Harvey Mudd College
Computer Science 182a
Assignment 3
Due Friday, March 11, by 11:59pm
Image stitching and auto-mosiacking: 2d visual geometry
Thanks to A. Efros for the inspiration for this assignment!
Goals
For this assignment, you will create image mosaics
and composites, first from hand-selected
features and then from automatically-selected features.
There are many opportunities for extensions -- either using robots
and/or the Kinect or in exploring additional capabilities with
the 2d image geometry that is at the heart of this project.
Part 1: hand-crafted homographies
This part of the assignment is, in part, data-collection and groundwork for the
automated image-stitching application in part 2. You may use
OpenCV, Matlab, or PIL - or another system, if you'd like.
-
Image-gathering For this hw, you should take (or find online) at least
five images and post them on your write-up webpage. In order to best illustrate the 2d geometry
of images, there are a few constraints on the images you take:
- a predominantly planar image, at an angle
One of the images should be of a predominantly planar scene, e.g., with a building facade, ground-plane image, interior
wall, floor, or ceiling, or some other mostly planar subject. Many times we naturally take
such pictures so that the plane being imaged is parallel to the camera's image plane, i.e.,
we "look directly at it." However be sure you avoid this here -- the image's
plane should be facing in a different direction than the camera. Your goal will then be
to rectify the image so that it looks as if you'd taken it head-on.
- four overlapping images from a single point The other four images
may be of any scene, but should have substantial (~30-50%) pairwise overlap. In addition,
they should be taken from the same place -- the camera will rotate from shot to shot, but
you should try to keep the camera's translational motion near zero. Because the
ultimate goal will be to auto-stitch these images together, it may help to turn off
autofocus and autoexposure, if that is possible on your camera. If not, you might get very
interesting image mosaics -- and this is OK, too!
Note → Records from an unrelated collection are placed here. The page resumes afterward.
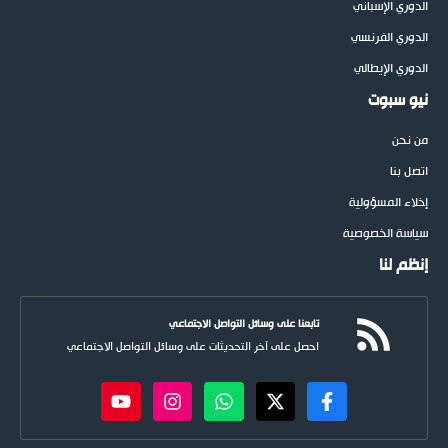
الدوري الإسباني
الدوري الفرنسي
الدوري الإيطالي
نيو سبوت
من نحن
اتصل بنا
إخلاء المسؤولية
سياسة الخصوصية
إنظم لنا
تابعنا على وسائل التواصل الاجتماعي
احصل على آخر التحديثات على وسائل التواصل الاجتماعي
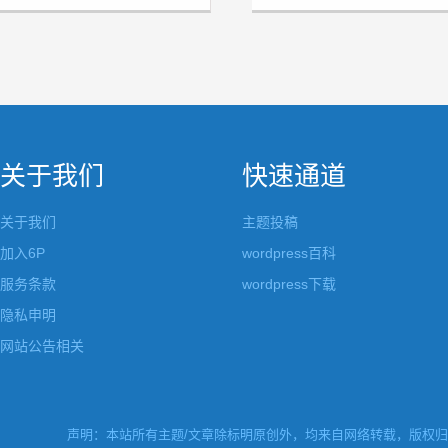
关于我们
快速通道
关于我们
主题投稿
加入6P
wordpress百科
服务条款
wordpress下载
隐私申明
网站公告相关
声明：本站所有主题/文章除标明原创外，均来自网络转载，版权归原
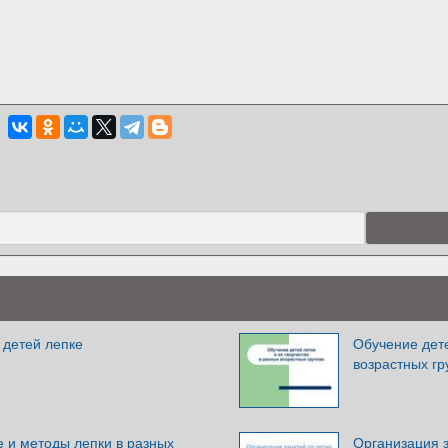
 детей лепке
Обучение дете
возрастных гр
 и методы лепки в разных
Организация з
Your four images should be taken from four
points of view that form, roughly, the vertices of a rectangle. That is, two of them should be
"above" the other two. Also, make sure that the four images overlap both horizontally and vertically:
this will ensure there are enough features to match from image to image.
-
You may certainly take more images than only four! In particular, an extension
of your auto-stitching system could include building a full panorama, which would require
many more images. Also, you may want to take lots of images and choose the "best" four for
this and the next assignment.
Tasks for Part 1
Planar warping of a known quadrilateral
The first image-warping piece of this assignment will use your predominantly planar image.
Choose four corners of the image of square or rectangle, whose image coordinates
will not form a rectangle if the scene was viewed "at an angle" as mentioned above.
Then, create a 3x3 homography H
that maps the pixel coordinates of those corners into a rectangle of appropriate aspect
ratio. Finally, warp the entire image according to that homography H.
In your write-up you should include the raw image, the 3x3 H, and the resulting "unwarped" image.
Image compositing
In addition, you should create a composite image that warps one image
into a quadrilateral within a second image. This warping should use
an appropriate homography so that the composite "looks right" geometrically in the
target image. You might use your source image from above or other images
entirely. The choice of the subject and the target is entirely up to you:
there are a number of interesting composites you might create... .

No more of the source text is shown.